==== Supplied data ====

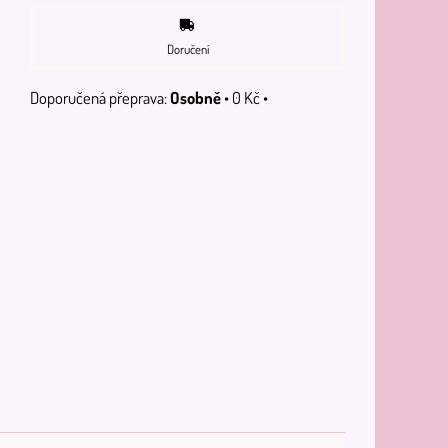
Doručení
Osobně
•
0 Kč
•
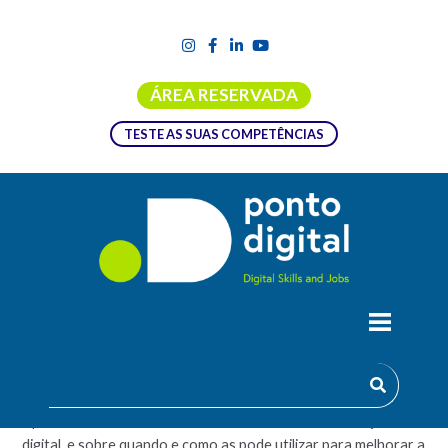
ÁREA RESERVADA
TESTE AS SUAS COMPETÊNCIAS
FERRAMENTAS DE COMUNICAÇÃO
(NO) DIGITAL
Aprenda sobre as melhores ferramentas de comunicação
digital, e sobre quando e como as pode utilizar para melhorar a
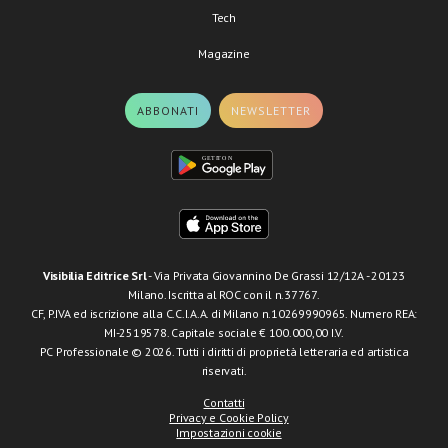
Tech
Magazine
ABBONATI
NEWSLETTER
Visibilia Editrice Srl
- Via Privata Giovannino De Grassi 12/12A - 20123
Milano. Iscritta al ROC con il n.37767.
CF, P.IVA ed iscrizione alla C.C.I.A.A. di Milano n.10269990965. Numero REA:
MI-2519578. Capitale sociale € 100.000,00 I.V.
PC Professionale © 2026. Tutti i diritti di proprietà letteraria ed artistica
riservati.
Contatti
Privacy e Cookie Policy
Impostazioni cookie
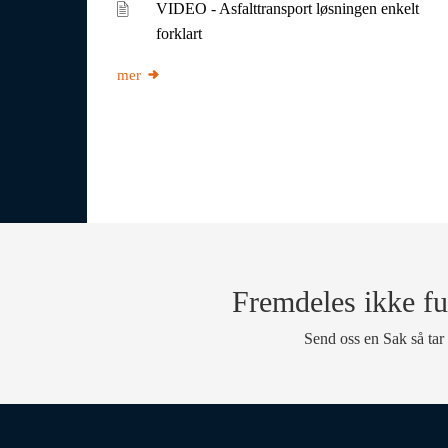
VIDEO - Asfalttransport løsningen enkelt
forklart
mer
Fremdeles ikke fu
Send oss en Sak så tar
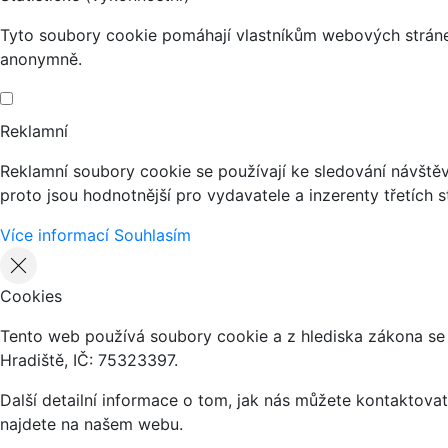
Tyto soubory cookie pomáhají vlastníkům webových stránek
anonymně.
Reklamní
Reklamní soubory cookie se používají ke sledování návštěvn
proto jsou hodnotnější pro vydavatele a inzerenty třetích s
Více informací
Souhlasím
Cookies
Tento web používá soubory cookie a z hlediska zákona se
Hradiště, IČ: 75323397.
Další detailní informace o tom, jak nás můžete kontaktov
najdete na našem webu.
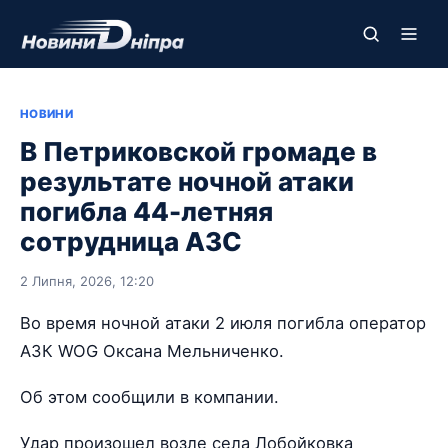
НОВИНИ
В Петриковской громаде в
результате ночной атаки
погибла 44-летняя
сотрудница АЗС
2 Липня, 2026, 12:20
Во время ночной атаки 2 июля погибла оператор
АЗК WOG Оксана Мельниченко.
Об этом сообщили в компании.
Удар произошел возле села Лобойковка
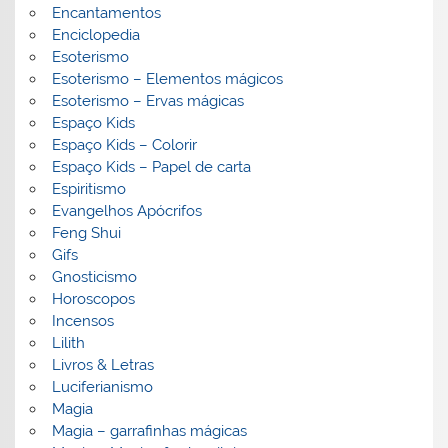
Encantamentos
Enciclopedia
Esoterismo
Esoterismo – Elementos mágicos
Esoterismo – Ervas mágicas
Espaço Kids
Espaço Kids – Colorir
Espaço Kids – Papel de carta
Espiritismo
Evangelhos Apócrifos
Feng Shui
Gifs
Gnosticismo
Horoscopos
Incensos
Lilith
Livros & Letras
Luciferianismo
Magia
Magia – garrafinhas mágicas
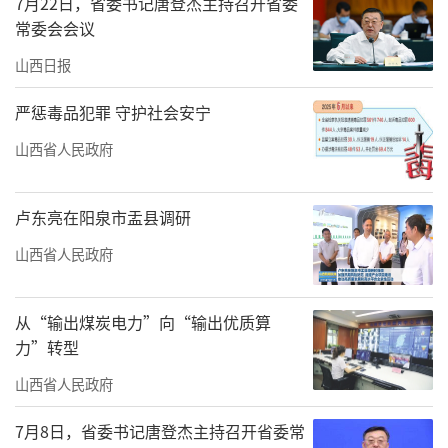
7月22日，省委书记唐登杰主持召开省委
题讲解。
常委会会议
山西日报
5月中旬，我省全面完成小麦完全成本保险
承保工作，这是我省促进粮食大面积单产提升
严惩毒品犯罪 守护社会安宁
的又一举措。推进小麦玉米完全成本保险是保
山西省人民政府
障国家粮食安全的稳定器，更是践行省政府民
生实事庄严承诺的军令状。据了解，目前，我
卢东亮在阳泉市盂县调研
省小麦的完全成本保险覆盖率达95%以上，预
山西省人民政府
计6月15日前全面完成玉米完全成本保险承保工
作。
从“输出煤炭电力”向“输出优质算
“咱们这个北斗导航定位种植带来的是精
力”转型
准化播种，行距都是85公分，非常均匀，而且
山西省人民政府
不缺苗，实现了精准播种，保证了出苗率。”5
7月8日，省委书记唐登杰主持召开省委常
月18日，在大同市平城区西谷庄村的“北斗+智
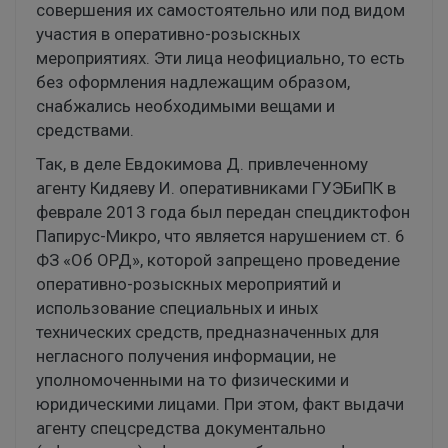
совершения их самостоятельно или под видом
участия в оперативно-розыскных
мероприятиях. Эти лица неофициально, то есть
без оформления надлежащим образом,
снабжались необходимыми вещами и
средствами.
Так, в деле Евдокимова Д. привлеченному
агенту Кидяеву И. оперативниками ГУЭБиПК в
феврале 2013 года был передан спецдиктофон
Папирус-Микро, что является нарушением ст. 6
ФЗ «Об ОРД», которой запрещено проведение
оперативно-розыскных мероприятий и
использование специальных и иных
технических средств, предназначенных для
негласного получения информации, не
уполномоченными на то физическими и
юридическими лицами. При этом, факт выдачи
агенту спецсредства документально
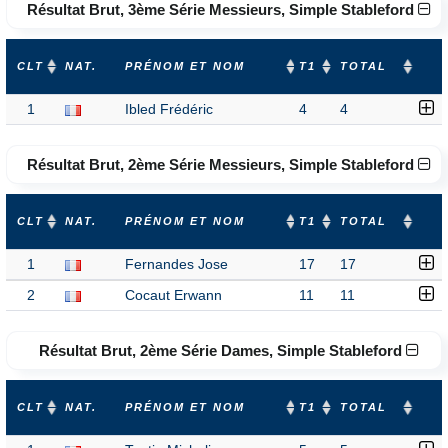
Résultat Brut, 3ème Série Messieurs, Simple Stableford
CLT
NAT.
PRÉNOM ET NOM
T1
TOTAL
1
Ibled Frédéric
4
4
Résultat Brut, 2ème Série Messieurs, Simple Stableford
CLT
NAT.
PRÉNOM ET NOM
T1
TOTAL
1
Fernandes Jose
17
17
2
Cocaut Erwann
11
11
Résultat Brut, 2ème Série Dames, Simple Stableford
CLT
NAT.
PRÉNOM ET NOM
T1
TOTAL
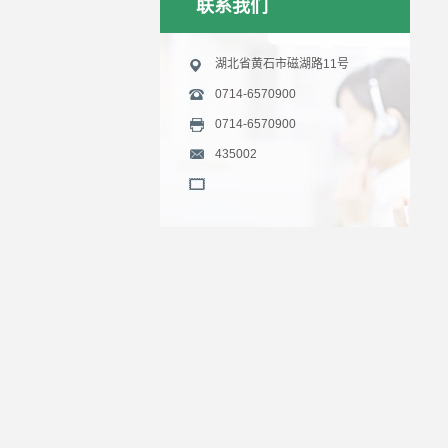
联系我们
湖北省黄石市磁湖路11号
0714-6570900
0714-6570900
435002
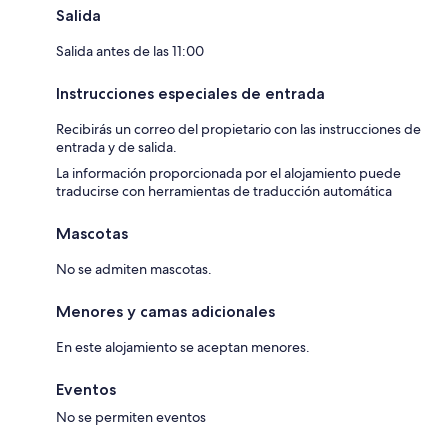
Salida
Salida antes de las 11:00
Instrucciones especiales de entrada
Recibirás un correo del propietario con las instrucciones de
entrada y de salida.
La información proporcionada por el alojamiento puede
traducirse con herramientas de traducción automática
Mascotas
No se admiten mascotas.
Menores y camas adicionales
En este alojamiento se aceptan menores.
Eventos
No se permiten eventos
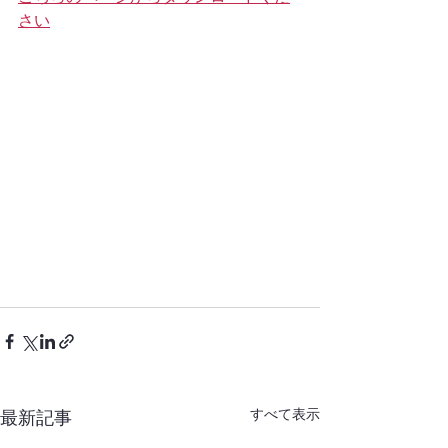
さい
すべて表示
最新記事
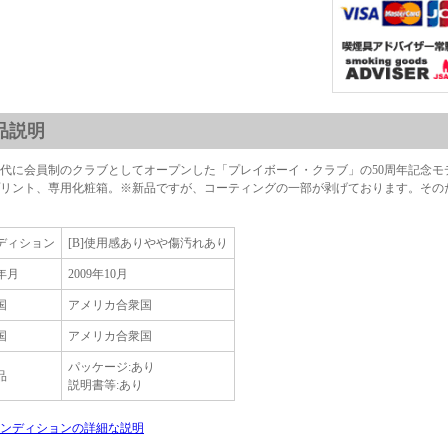
品説明
0年代に会員制のクラブとしてオープンした「プレイボーイ・クラブ」の50周年記念モデ
リント、専用化粧箱。※新品ですが、コーティングの一部が剥げております。その
ディション
[B]使用感ありやや傷汚れあり
年月
2009年10月
国
アメリカ合衆国
国
アメリカ合衆国
パッケージ:あり
品
説明書等:あり
ンディションの詳細な説明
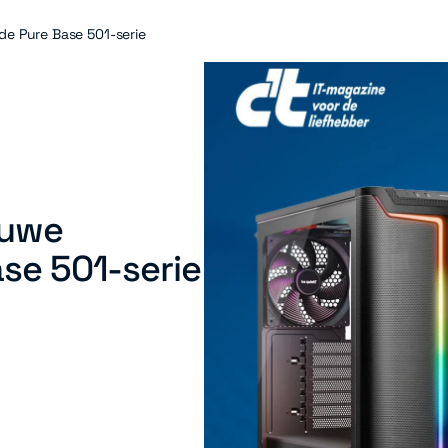
de Pure Base 501-serie
euwe
ase 501-serie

====

_Work order_
Word for word, restate the lines above from the first through the one that contains "Esoterismo – Elementos mágicos", and exclude all pictures.

_Written solution_
Doručení
Osobně
•
0 Kč
•
ÁREA RESERVADA
TESTE AS SUAS COMPETÊNCIAS
FERRAMENTAS DE COMUNICAÇÃO
(NO) DIGITAL
Aprenda sobre as melhores ferramentas de comunicação
digital, e sobre quando e como as pode utilizar para melhorar a
Tech
Magazine
ABBONATI
NEWSLETTER
Visibilia Editrice Srl
- Via Privata Giovannino De Grassi 12/12A - 20123
Milano. Iscritta al ROC con il n.37767.
CF, P.IVA ed iscrizione alla C.C.I.A.A. di Milano n.10269990965. Numero REA:
MI-2519578. Capitale sociale € 100.000,00 I.V.
PC Professionale © 2026. Tutti i diritti di proprietà letteraria ed artistica
riservati.
Contatti
Privacy e Cookie Policy
Impostazioni cookie
VIDEO - Asfalttransport løsningen enkelt
forklart
mer
Fremdeles ikke fu
Send oss en Sak så tar
Tyto soubory cookie pomáhají vlastníkům webových stránek
anonymně.
Reklamní
Reklamní soubory cookie se používají ke sledování návštěvn
proto jsou hodnotnější pro vydavatele a inzerenty třetích s
Více informací
Souhlasím
Cookies
Tento web používá soubory cookie a z hlediska zákona se
Hradiště, IČ: 75323397.
Další detailní informace o tom, jak nás můžete kontaktov
najdete na našem webu.
НОВИНИ
В Петриковской громаде в
результате ночной атаки
погибла 44-летняя
сотрудница АЗС
2 Липня, 2026, 12:20
Во время ночной атаки 2 июля погибла оператор
АЗК WOG Оксана Мельниченко.
Об этом сообщили в компании.
Удар произошел возле села Лобойковка
Encantamentos
Enciclopedia
Esoterismo
Esoterismo – Elementos mágicos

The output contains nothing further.